Cuando Benito entró, Yureni hablaba con Soraya, una amiga de su mismo año y entramado que siempre andaba metida en la tienda. La panadera mostraba su extrañeza por el octubre tan anómalo que estaban teniendo.

—El calor que hace no es normal.

Para ilustrar el comentario, Yureni se pasó la mano por la frente sudorosa. Le enseñó la palma mojada a su amiga.

—Mira.

A Benito, siempre tan serio, apenas le saludaba. Él pidió su media barra de todos los días. Yureni tomó el pan con su mano húmeda y la metió en una bolsa. Benito lo vio todo. Pagó. Ella volvió a la conversación.

—Me acuerdo yo que el año pasado a estas alturas estábamos ya todas con leotardos.

Benito salió de la panadería.

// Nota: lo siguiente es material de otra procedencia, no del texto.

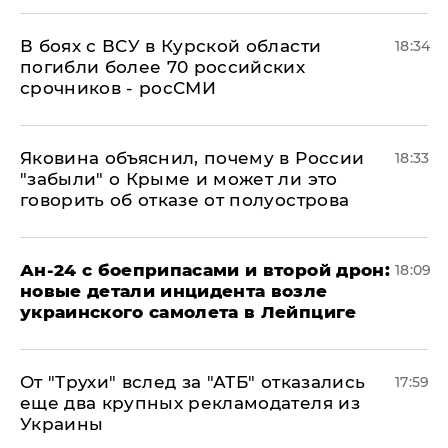
В боях с ВСУ в Курской области
18:34
погибли более 70 российских
срочников - росСМИ
Яковина объяснил, почему в России
18:33
"забыли" о Крыме и может ли это
говорить об отказе от полуострова
Ан-24 с боеприпасами и второй дрон:
18:09
новые детали инцидента возле
украинского самолета в Лейпциге
От "Трухи" вслед за "АТБ" отказались
17:59
еще два крупных рекламодателя из
Украины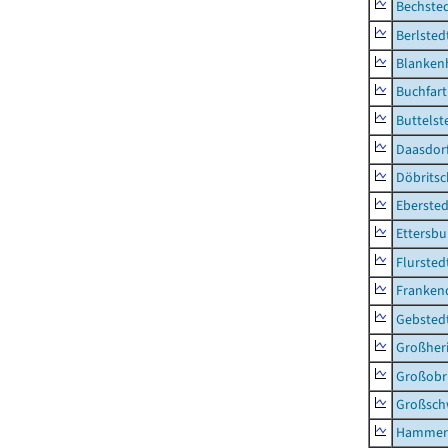
Bechsted
Berlsted
Blankenh
Buchfart
Buttelst
Daasdorf
Döbrits
Ebersted
Ettersbu
Flursted
Franken
Gebsted
Großher
Großobr
Großsc
Hammer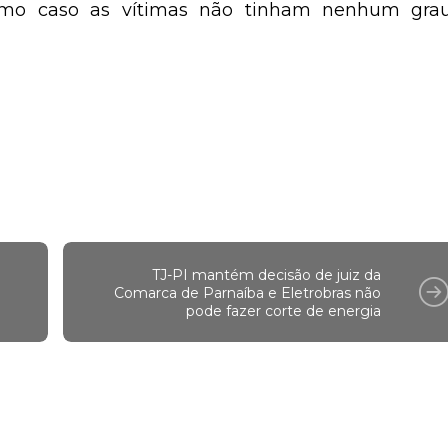
ltimo caso as vítimas não tinham nenhum gra
TJ-PI mantém decisão de juiz da
Comarca de Parnaíba e Eletrobras não
pode fazer corte de energia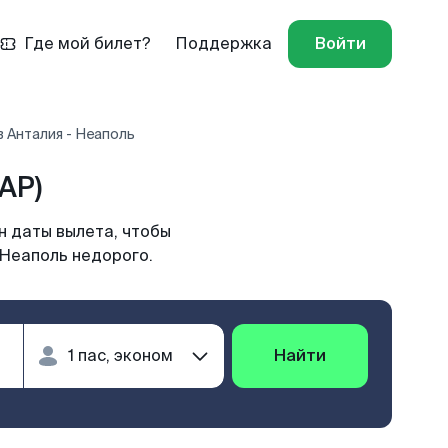
Где мой билет?
Поддержка
Войти
 Анталия - Неаполь
AP)
н даты вылета, чтобы
 Неаполь недорого.
Найти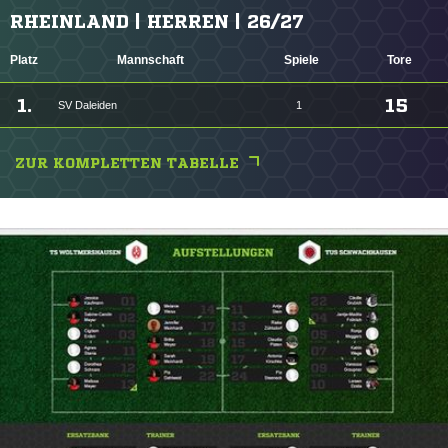
RHEINLAND | HERREN | 26/27
Platz
Mannschaft
Spiele
Tore
1.
15
SV Daleiden
1
ZUR KOMPLETTEN TABELLE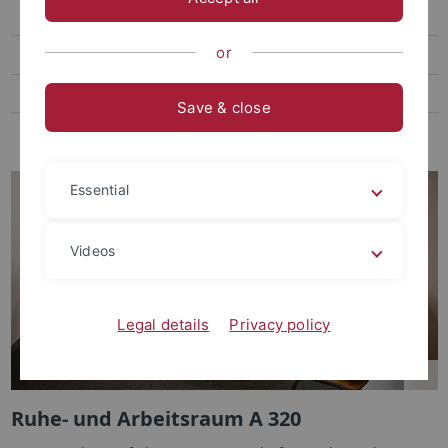
Raum der Stille
or
Familienzimmer
Ruhe- und Arbeitsraum
Save & close
Outdoormöbel und Liegestühle
Essential
Videos
Legal details
Privacy policy
Ruhe- und Arbeitsraum A 320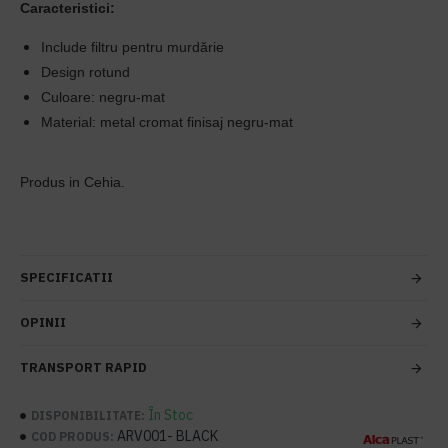
Caracteristici:
Include filtru pentru murdărie
Design rotund
Culoare: negru-mat
Material: metal cromat finisaj negru-mat
Produs in Cehia.
SPECIFICATII
OPINII
TRANSPORT RAPID
În Stoc
DISPONIBILITATE:
ARV001- BLACK
COD PRODUS: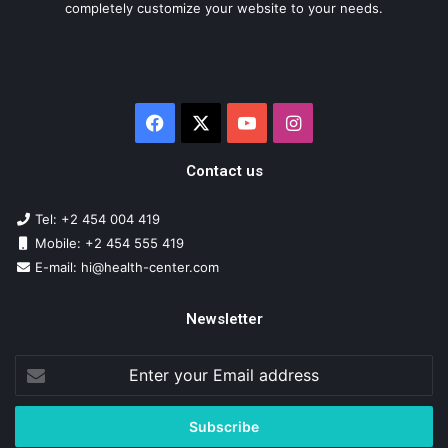
completely customize your website to your needs.
Facebook
X
YouTube
Instagram
Contact us
Tel: +2 454 004 419
Mobile: +2 454 555 419
E-mail:
hi@health-center.com
Newsletter
Enter
your
Email
address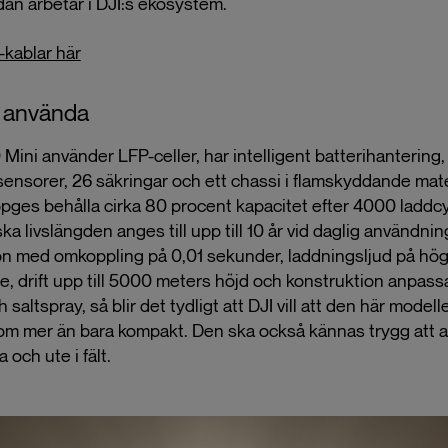
an arbetar i DJI:s ekosystem.
-kablar här
t använda
ini använder LFP-celler, har intelligent batterihantering,
ensorer, 26 säkringar och ett chassi i flamskyddande mate
ppges behålla cirka 80 procent kapacitet efter 4000 laddcy
ka livslängden anges till upp till 10 år vid daglig användning
n med omkoppling på 0,01 sekunder, laddningsljud på hög
e, drift upp till 5000 meters höjd och konstruktion anpass
saltspray, så blir det tydligt att DJI vill att den här modell
om mer än bara kompakt. Den ska också kännas trygg att 
och ute i fält.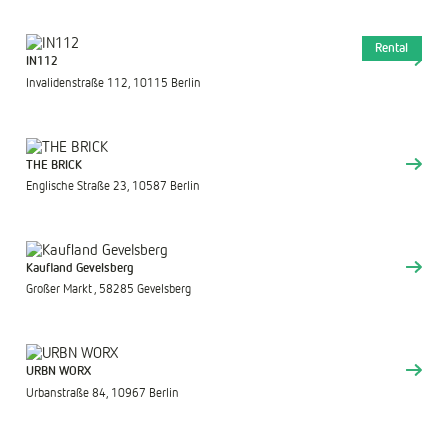
Rental
IN112
Invalidenstraße 112, 10115 Berlin
THE BRICK
Englische Straße 23, 10587 Berlin
Kaufland Gevelsberg
Großer Markt , 58285 Gevelsberg
URBN WORX
Urbanstraße 84, 10967 Berlin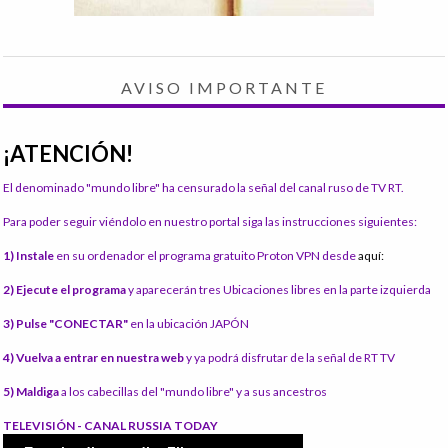
AVISO IMPORTANTE
¡ATENCIÓN!
El denominado "mundo libre" ha censurado la señal del canal ruso de TV RT.
Para poder seguir viéndolo en nuestro portal siga las instrucciones siguientes:
1) Instale
en su ordenador el programa gratuito Proton VPN desde
aquí:
2) Ejecute el programa
y aparecerán tres Ubicaciones libres en la parte izquierda
3) Pulse "CONECTAR"
en la ubicación JAPÓN
4) Vuelva a entrar en nuestra web
y ya podrá disfrutar de la señal de RT TV
5) Maldiga
a los cabecillas del "mundo libre" y a sus ancestros
TELEVISIÓN - CANAL RUSSIA TODAY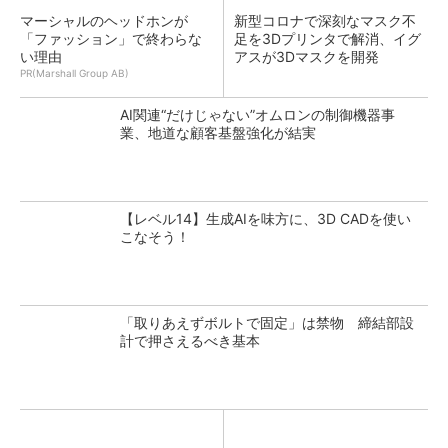
マーシャルのヘッドホンが
新型コロナで深刻なマスク不
「ファッション」で終わらな
足を3Dプリンタで解消、イグ
い理由
アスが3Dマスクを開発
PR(Marshall Group AB)
AI関連“だけじゃない”オムロンの制御機器事
業、地道な顧客基盤強化が結実
【レベル14】生成AIを味方に、3D CADを使い
こなそう！
「取りあえずボルトで固定」は禁物 締結部設
計で押さえるべき基本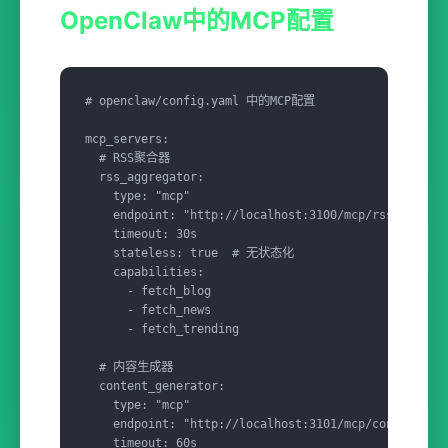
OpenClaw中的MCP配置
# openclaw/config.yaml 中的MCP配置

mcp_servers:

  # RSS聚合器

  rss_aggregator:

    type: "mcp"

    endpoint: "http://localhost:3100/mcp/rss"

    timeout: 30s

    stateless: true  # 无状态化

    capabilities:

      - fetch_blog

      - fetch_news

      - fetch_trending

  # 内容生成器  

  content_generator:

    type: "mcp"

    endpoint: "http://localhost:3101/mcp/content"

    timeout: 60s
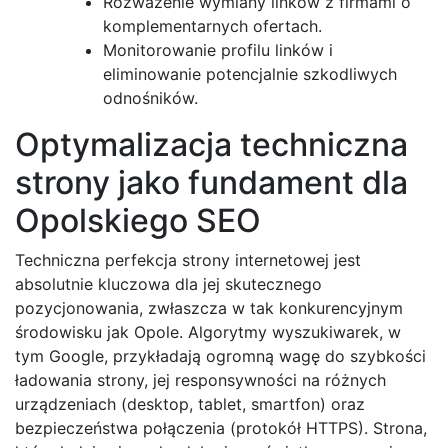
Rozważenie wymiany linków z firmami o
komplementarnych ofertach.
Monitorowanie profilu linków i
eliminowanie potencjalnie szkodliwych
odnośników.
Optymalizacja techniczna
strony jako fundament dla
Opolskiego SEO
Techniczna perfekcja strony internetowej jest
absolutnie kluczowa dla jej skutecznego
pozycjonowania, zwłaszcza w tak konkurencyjnym
środowisku jak Opole. Algorytmy wyszukiwarek, w
tym Google, przykładają ogromną wagę do szybkości
ładowania strony, jej responsywności na różnych
urządzeniach (desktop, tablet, smartfon) oraz
bezpieczeństwa połączenia (protokół HTTPS). Strona,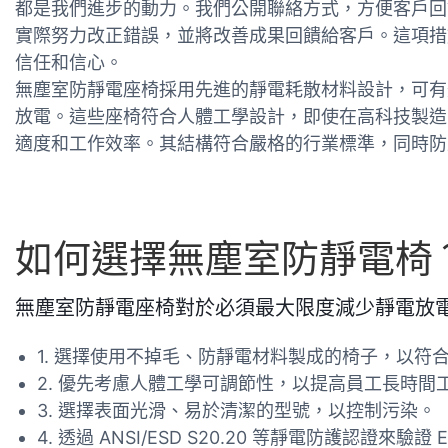
都是我們進步的動力。我們公開聯絡方式，方便客戶回
實際努力改正錯誤，並將改善成果回饋給客戶。這項措
信任和信心。
無塵室防靜電座椅採用先進的靜電耗散材料設計，可有
放電。這些座椅符合人體工學設計，即使在高科技製造
適度和工作效率。其結構符合嚴格的行業標準，同時防
如何選擇無塵室防靜電椅
無塵室防靜電座椅對於必須最大限度減少靜電放
1. 選擇使用不掉毛、防靜電材料製成的椅子，以符
2. 優先考慮人體工學可調節性，以提高員工長時間
3. 選擇表面光滑、易於清潔的型號，以控制污染。
4. 透過 ANSI/ESD S20.20 等靜電防護認證來驗證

Cortó el pico por el que la muchacha tomó el pan con su mano rociada y se lo comió, con el deleite de quien hace algo acaso repugnante.

A pocos metros de Terre le sonrió un niño de dos años. Le animó la simpatía, y se lanzó a un gesto de valor quizá propiciado por la ingesta de partículas de femineidad untadas sobre corteza de pan. Una chica de veinticinco años venía hacia él. Con unas zapatillas de un amarillo oscuro. Al llegar a su altura, Benito se arrancó.

—Las había visto de todos los colores, pero mostaza nunca.

La chica salió corriendo, rebozada en miedo como si le hubiera hablado una gárgola demoníaca.

Benito se quería morir, anegado en un bochorno de alcance proporcional a la valentía descomunal que tuvo que echarle a su hazaña grotesca. Pateado por lo que pasó mientras observó en silencio y coceado por lo que pasó cuando tuvo a bien abrir la boca. Qué engendro de vida, con lo del engendramiento de la vida.

Ahí iba él, Benito, que se llamaba como su abuela, porque eso es lo que era: una abuela pútrida, con un nombre propio que recordaba a bonito para más chanza. Y con unas iniciales, este borracho, que decían B. B., be-be, que bebas, secadora humana, para acabar de rematarlo.

Habría seguido padeciendo pensamientos. Pero dejó la matraca porque llegó al laboratorio. En este estado.

Crespo le esperaba, conteniendo la sonrisa de quien se sabe benefactor. Con sus mañas a punto.